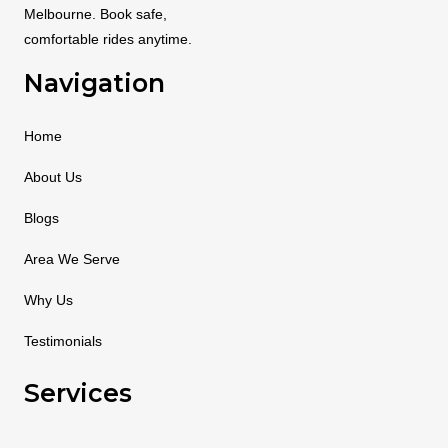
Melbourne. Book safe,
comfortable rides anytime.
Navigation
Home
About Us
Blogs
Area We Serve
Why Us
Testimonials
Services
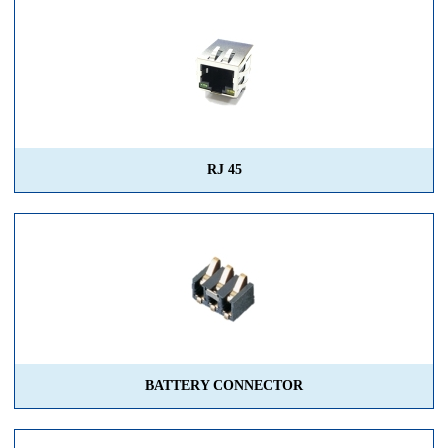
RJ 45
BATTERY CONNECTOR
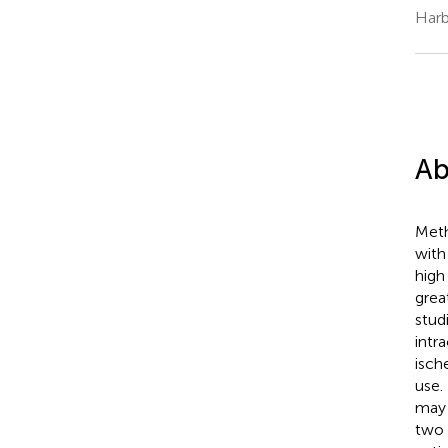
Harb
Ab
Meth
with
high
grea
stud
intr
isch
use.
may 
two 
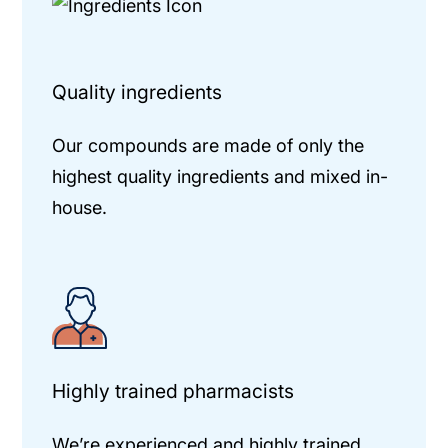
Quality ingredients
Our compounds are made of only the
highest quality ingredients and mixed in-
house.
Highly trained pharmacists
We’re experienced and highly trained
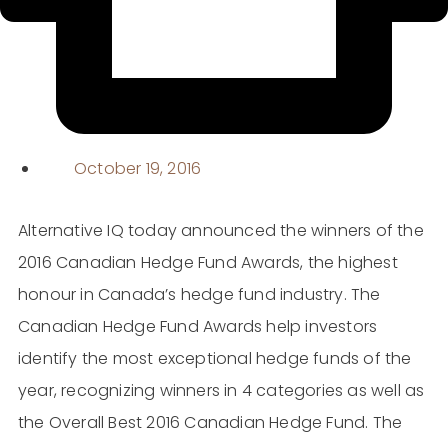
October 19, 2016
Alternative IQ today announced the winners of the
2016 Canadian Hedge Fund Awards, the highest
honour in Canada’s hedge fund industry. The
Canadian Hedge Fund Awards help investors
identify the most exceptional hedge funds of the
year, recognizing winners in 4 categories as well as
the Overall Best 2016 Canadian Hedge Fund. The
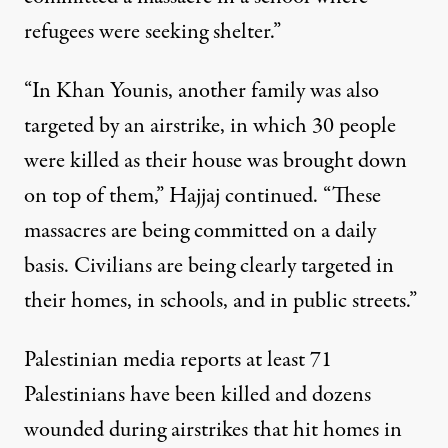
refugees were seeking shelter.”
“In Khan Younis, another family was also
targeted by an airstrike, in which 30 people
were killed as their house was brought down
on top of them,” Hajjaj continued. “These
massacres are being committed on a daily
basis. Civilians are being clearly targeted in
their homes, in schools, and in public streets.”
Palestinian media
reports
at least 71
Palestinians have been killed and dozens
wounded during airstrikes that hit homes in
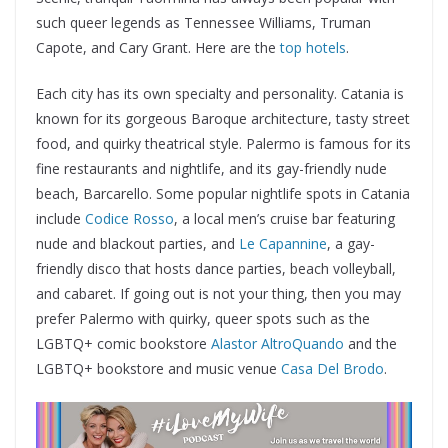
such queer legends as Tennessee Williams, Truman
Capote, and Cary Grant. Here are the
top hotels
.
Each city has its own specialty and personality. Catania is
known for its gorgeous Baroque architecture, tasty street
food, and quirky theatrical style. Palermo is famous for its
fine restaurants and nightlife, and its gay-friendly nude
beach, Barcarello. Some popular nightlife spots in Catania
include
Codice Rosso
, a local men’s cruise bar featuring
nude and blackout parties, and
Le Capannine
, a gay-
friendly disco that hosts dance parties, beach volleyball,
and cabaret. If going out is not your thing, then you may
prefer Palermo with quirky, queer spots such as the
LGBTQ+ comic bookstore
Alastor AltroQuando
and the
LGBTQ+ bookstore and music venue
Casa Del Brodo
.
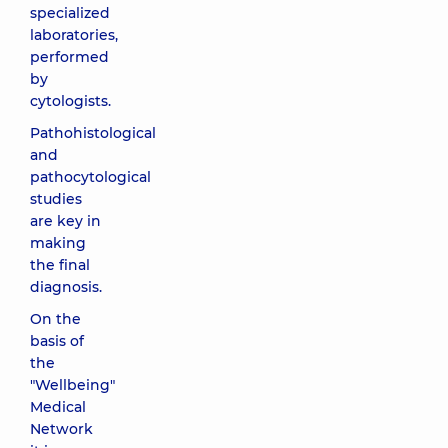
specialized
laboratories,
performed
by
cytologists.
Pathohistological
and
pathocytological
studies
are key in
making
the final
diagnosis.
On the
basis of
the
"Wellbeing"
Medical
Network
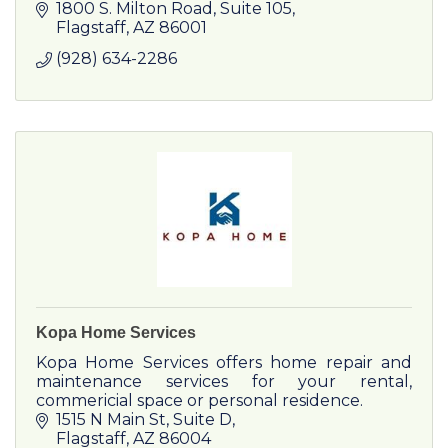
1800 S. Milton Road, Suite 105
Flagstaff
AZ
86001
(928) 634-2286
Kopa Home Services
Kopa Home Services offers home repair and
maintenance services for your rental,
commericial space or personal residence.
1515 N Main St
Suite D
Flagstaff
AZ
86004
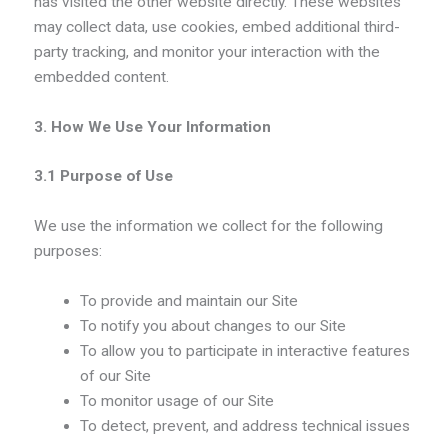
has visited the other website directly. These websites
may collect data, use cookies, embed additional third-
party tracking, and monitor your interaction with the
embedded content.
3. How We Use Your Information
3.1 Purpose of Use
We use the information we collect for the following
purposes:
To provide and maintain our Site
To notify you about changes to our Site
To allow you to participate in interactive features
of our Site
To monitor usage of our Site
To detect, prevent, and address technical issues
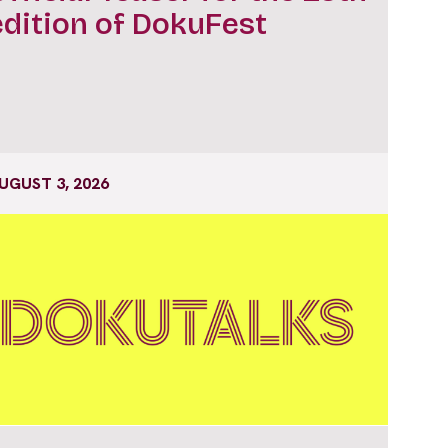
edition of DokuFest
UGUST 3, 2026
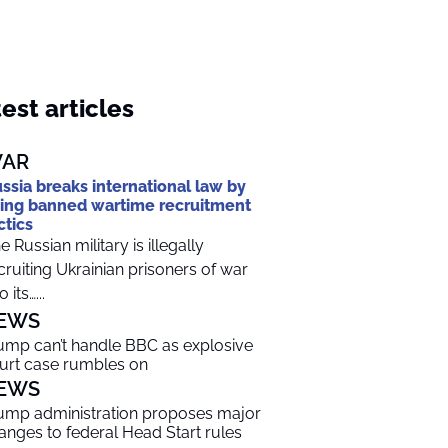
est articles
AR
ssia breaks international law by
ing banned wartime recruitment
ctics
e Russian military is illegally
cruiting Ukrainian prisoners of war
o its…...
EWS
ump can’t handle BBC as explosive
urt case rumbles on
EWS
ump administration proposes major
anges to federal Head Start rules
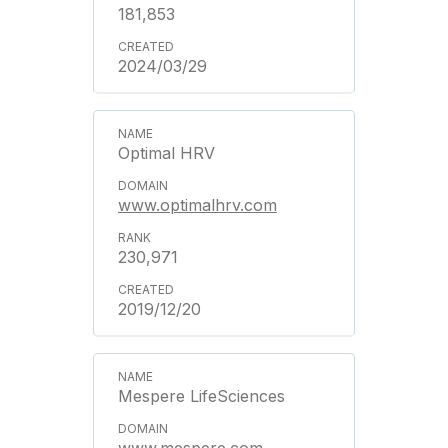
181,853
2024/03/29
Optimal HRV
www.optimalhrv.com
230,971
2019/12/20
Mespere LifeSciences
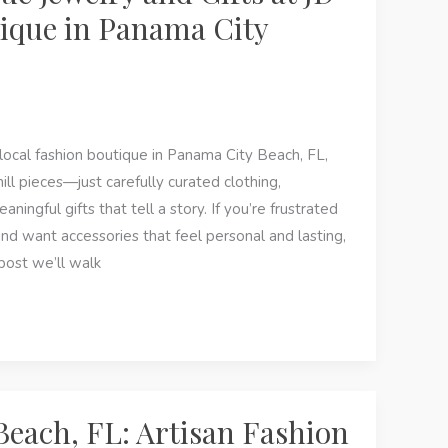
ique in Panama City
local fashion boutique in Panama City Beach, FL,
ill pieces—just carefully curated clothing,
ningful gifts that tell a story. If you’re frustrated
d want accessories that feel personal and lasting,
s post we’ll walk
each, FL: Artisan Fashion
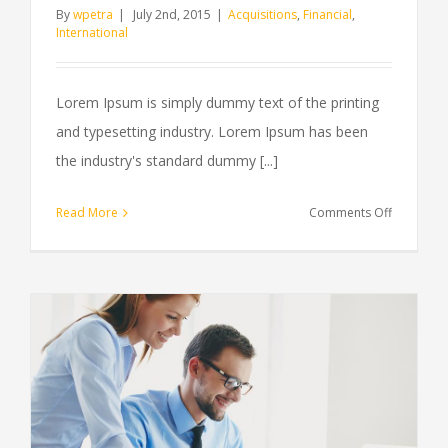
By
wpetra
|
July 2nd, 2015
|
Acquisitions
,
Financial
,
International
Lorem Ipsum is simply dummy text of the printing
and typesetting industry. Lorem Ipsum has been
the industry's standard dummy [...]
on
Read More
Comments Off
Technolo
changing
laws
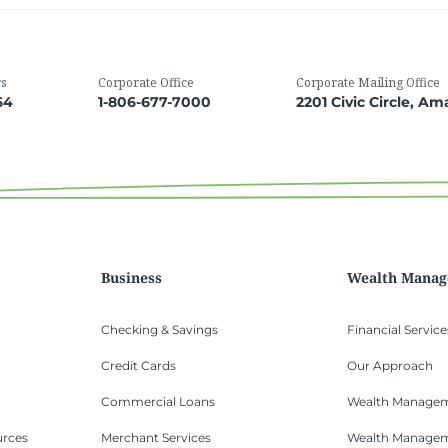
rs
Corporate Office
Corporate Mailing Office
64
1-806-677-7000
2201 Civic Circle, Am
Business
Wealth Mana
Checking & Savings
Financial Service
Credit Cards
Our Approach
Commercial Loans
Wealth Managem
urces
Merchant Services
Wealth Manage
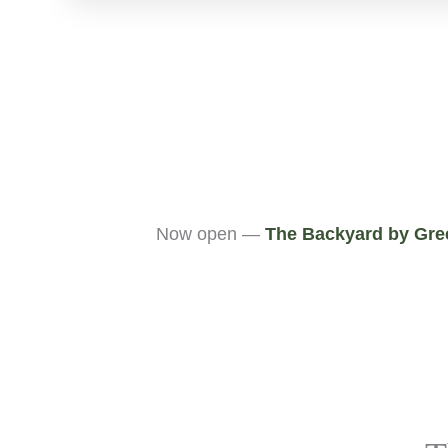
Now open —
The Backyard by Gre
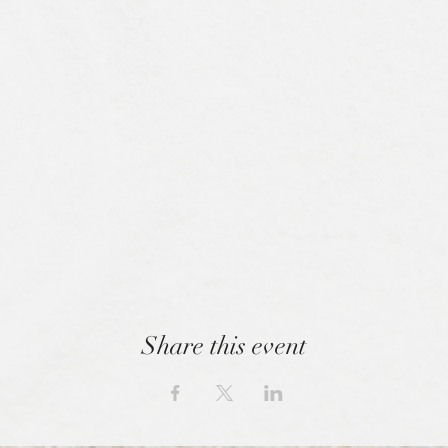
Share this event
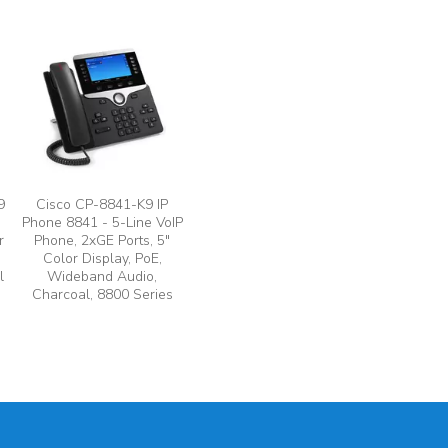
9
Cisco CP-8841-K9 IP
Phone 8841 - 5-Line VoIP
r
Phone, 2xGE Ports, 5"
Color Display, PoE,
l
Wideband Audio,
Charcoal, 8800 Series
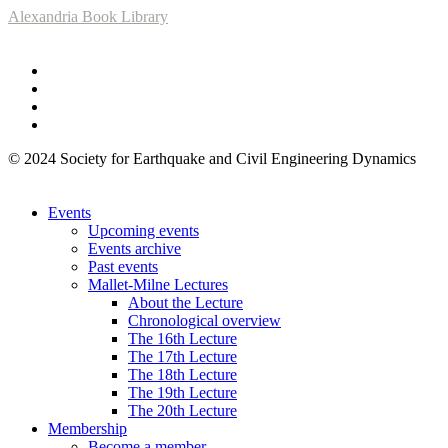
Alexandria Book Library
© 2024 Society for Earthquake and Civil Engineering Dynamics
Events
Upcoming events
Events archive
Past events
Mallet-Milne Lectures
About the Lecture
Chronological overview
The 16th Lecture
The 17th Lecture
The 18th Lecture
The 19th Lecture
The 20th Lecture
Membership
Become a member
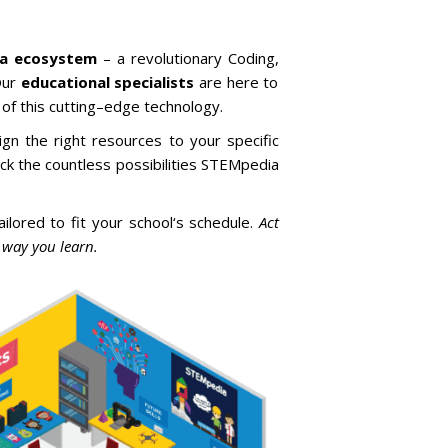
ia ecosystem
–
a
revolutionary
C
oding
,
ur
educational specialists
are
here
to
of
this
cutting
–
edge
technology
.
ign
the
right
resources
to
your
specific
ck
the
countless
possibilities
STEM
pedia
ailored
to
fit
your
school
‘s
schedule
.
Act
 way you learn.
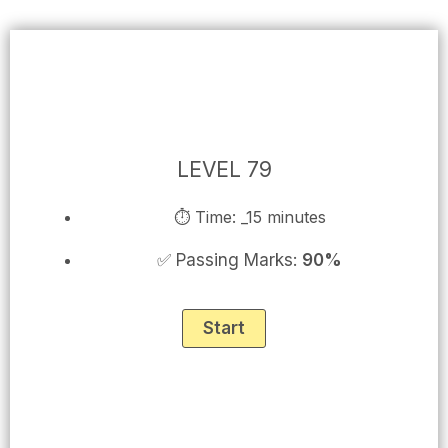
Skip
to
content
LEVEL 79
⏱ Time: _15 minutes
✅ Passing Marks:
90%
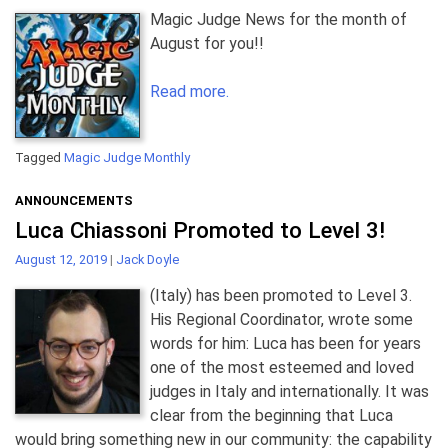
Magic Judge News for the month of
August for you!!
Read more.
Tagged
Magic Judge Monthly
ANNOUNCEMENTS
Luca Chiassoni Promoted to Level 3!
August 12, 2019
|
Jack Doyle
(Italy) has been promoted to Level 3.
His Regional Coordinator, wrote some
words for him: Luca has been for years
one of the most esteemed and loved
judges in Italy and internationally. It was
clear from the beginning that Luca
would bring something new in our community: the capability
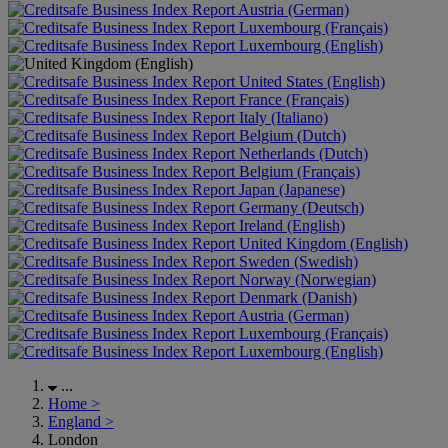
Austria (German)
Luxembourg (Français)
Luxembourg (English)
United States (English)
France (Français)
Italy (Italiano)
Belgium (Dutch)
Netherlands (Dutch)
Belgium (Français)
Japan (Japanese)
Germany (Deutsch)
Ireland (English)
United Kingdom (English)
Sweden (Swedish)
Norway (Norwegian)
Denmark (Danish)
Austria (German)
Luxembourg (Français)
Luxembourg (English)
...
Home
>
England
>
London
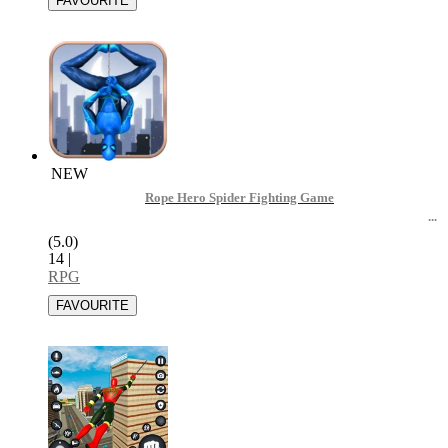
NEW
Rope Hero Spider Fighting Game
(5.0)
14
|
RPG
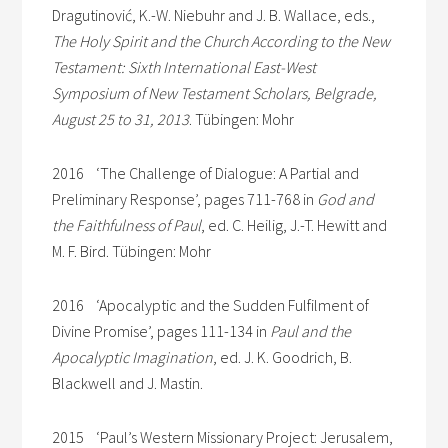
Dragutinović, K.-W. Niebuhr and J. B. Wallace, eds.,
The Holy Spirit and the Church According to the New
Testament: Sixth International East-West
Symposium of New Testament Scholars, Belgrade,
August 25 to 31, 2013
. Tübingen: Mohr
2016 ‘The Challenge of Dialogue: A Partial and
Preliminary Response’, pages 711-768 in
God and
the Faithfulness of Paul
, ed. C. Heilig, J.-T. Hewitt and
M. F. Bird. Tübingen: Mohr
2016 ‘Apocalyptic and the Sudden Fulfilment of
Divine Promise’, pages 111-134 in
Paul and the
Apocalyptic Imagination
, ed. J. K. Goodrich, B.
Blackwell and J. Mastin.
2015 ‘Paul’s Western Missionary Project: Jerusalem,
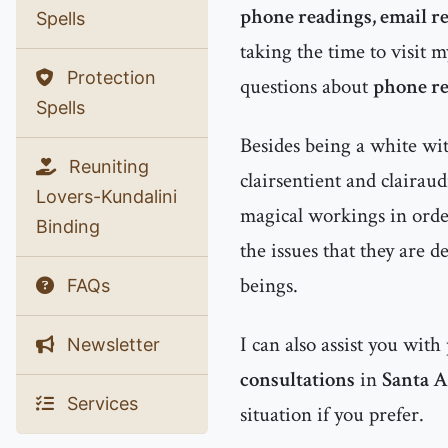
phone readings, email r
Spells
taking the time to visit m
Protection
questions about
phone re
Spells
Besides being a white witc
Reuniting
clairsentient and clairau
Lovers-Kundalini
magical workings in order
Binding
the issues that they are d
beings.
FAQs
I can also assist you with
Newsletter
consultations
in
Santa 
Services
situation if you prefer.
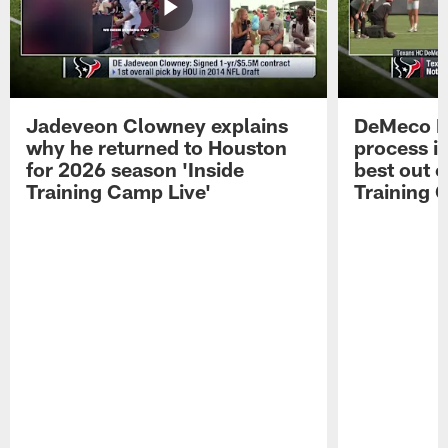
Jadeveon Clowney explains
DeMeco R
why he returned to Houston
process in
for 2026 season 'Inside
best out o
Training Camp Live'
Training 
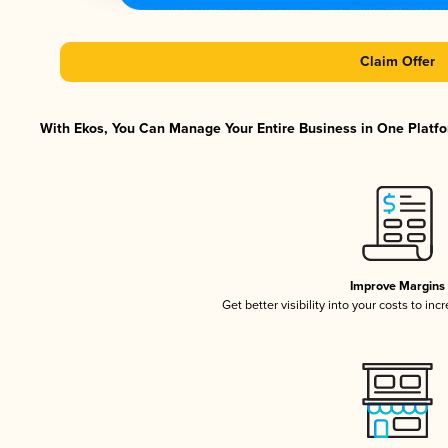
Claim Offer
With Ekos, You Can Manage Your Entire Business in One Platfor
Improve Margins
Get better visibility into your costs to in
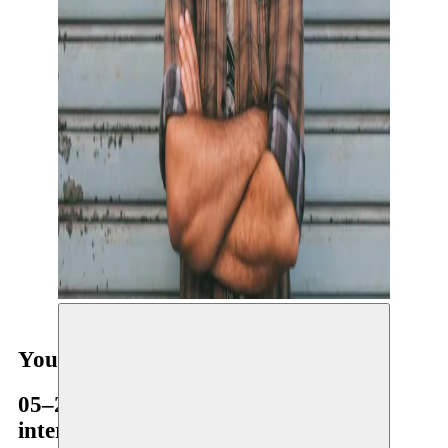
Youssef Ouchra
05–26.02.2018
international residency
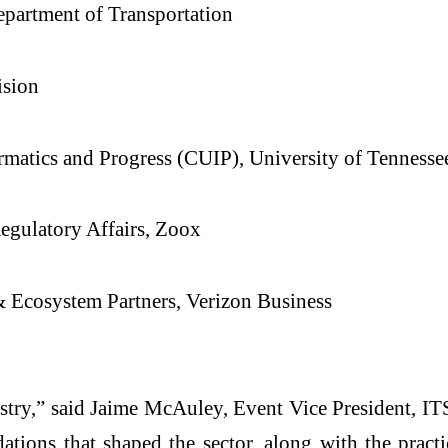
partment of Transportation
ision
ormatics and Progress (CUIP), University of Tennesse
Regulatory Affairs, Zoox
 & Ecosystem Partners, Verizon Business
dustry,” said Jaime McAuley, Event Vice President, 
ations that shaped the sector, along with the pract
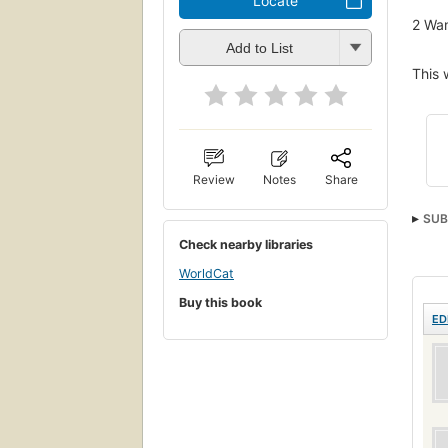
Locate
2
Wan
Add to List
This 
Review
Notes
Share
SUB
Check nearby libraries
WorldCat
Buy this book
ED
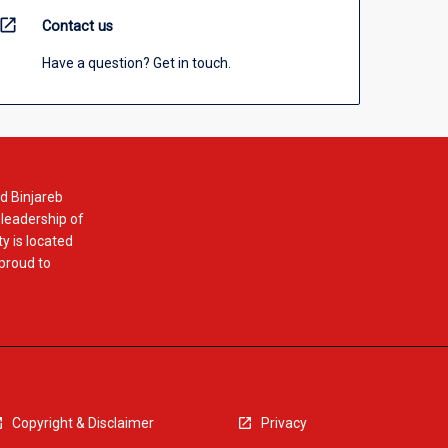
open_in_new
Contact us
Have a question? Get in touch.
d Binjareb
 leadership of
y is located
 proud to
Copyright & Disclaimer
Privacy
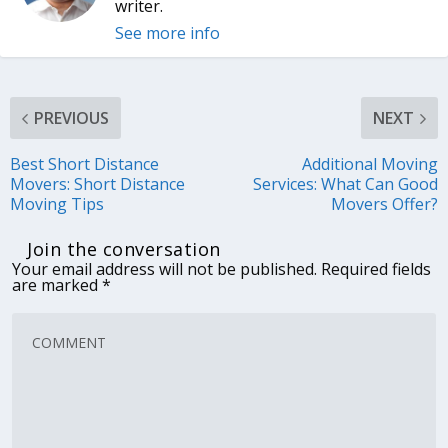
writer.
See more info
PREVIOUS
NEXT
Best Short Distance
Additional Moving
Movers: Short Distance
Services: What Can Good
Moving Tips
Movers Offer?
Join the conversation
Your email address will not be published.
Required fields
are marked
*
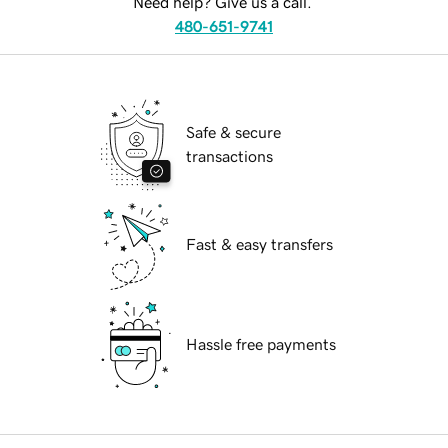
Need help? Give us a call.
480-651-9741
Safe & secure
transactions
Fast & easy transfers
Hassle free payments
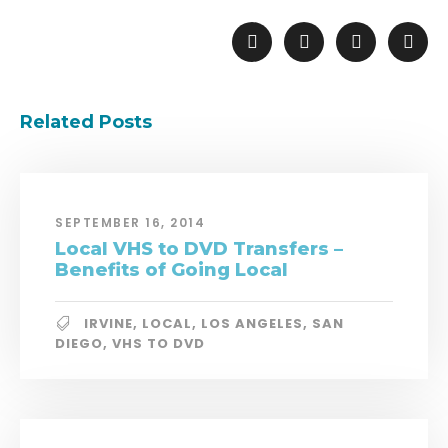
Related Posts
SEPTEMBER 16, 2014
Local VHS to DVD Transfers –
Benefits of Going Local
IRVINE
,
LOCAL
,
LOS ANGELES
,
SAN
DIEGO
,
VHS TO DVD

## Exercise description
Start at the first line of the records and write out everything up to and including the line containing "honour in Canada’s hedge fund industry. The". No pictures.

## Exercise answer
Melbourne. Book safe,
comfortable rides anytime.
Navigation
Home
About Us
Blogs
Area We Serve
Why Us
Testimonials
Services
RJ 45
BATTERY CONNECTOR
Harb
Ab
Meth
with
high
grea
stud
intr
isch
use.
may 
two 
Quality ingredients
Our compounds are made of only the
highest quality ingredients and mixed in-
house.
Highly trained pharmacists
We’re experienced and highly trained
October 19, 2016
Alternative IQ today announced the winners of the
2016 Canadian Hedge Fund Awards, the highest
honour in Canada’s hedge fund industry. The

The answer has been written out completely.